### [What you have to do]
Beginning with the line that holds "Size M (608, 1088)" in the data below, give again every line through the one that holds "[Click for search results.] (462, 175)", exactly as written.

### [Stored data entries]
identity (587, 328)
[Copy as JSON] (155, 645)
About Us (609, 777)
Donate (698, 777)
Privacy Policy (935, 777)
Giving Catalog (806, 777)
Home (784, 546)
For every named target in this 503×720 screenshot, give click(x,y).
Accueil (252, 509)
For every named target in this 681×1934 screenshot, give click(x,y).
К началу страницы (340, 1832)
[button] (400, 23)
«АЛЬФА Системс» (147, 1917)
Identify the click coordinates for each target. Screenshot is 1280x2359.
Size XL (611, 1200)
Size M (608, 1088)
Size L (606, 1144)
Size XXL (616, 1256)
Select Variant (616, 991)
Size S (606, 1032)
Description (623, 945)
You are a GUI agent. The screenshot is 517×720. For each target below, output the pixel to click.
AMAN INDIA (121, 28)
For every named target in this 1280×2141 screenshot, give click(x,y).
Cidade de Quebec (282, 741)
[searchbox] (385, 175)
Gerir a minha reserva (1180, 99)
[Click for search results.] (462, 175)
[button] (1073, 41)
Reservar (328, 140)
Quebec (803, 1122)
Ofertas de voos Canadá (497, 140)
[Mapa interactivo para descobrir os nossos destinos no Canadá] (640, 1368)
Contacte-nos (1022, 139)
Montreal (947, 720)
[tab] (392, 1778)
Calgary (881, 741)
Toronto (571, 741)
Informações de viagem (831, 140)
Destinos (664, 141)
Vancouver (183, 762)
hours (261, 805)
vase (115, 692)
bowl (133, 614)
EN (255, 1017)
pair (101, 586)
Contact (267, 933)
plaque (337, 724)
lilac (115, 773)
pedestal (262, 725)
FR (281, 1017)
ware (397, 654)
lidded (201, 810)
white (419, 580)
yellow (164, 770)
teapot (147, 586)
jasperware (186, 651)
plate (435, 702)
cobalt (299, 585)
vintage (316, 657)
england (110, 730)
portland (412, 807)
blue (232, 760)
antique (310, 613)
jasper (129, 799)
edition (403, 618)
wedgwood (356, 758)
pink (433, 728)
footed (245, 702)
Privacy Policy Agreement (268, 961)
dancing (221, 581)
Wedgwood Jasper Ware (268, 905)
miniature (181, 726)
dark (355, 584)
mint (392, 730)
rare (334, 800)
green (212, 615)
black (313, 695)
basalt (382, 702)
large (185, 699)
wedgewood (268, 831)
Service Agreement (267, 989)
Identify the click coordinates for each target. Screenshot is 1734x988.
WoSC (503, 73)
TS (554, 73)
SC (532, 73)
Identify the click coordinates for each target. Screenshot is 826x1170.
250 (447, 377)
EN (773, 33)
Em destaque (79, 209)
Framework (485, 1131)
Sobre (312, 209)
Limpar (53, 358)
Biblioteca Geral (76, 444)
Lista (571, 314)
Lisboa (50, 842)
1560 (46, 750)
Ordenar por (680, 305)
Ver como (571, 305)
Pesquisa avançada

### [Solution to the problem]
Size M (608, 1088)
Size L (606, 1144)
Size XXL (616, 1256)
Select Variant (616, 991)
Size S (606, 1032)
Description (623, 945)
You are a GUI agent. The screenshot is 517×720. For each target below, output the pixel to click.
AMAN INDIA (121, 28)
For every named target in this 1280×2141 screenshot, give click(x,y).
Cidade de Quebec (282, 741)
[searchbox] (385, 175)
Gerir a minha reserva (1180, 99)
[Click for search results.] (462, 175)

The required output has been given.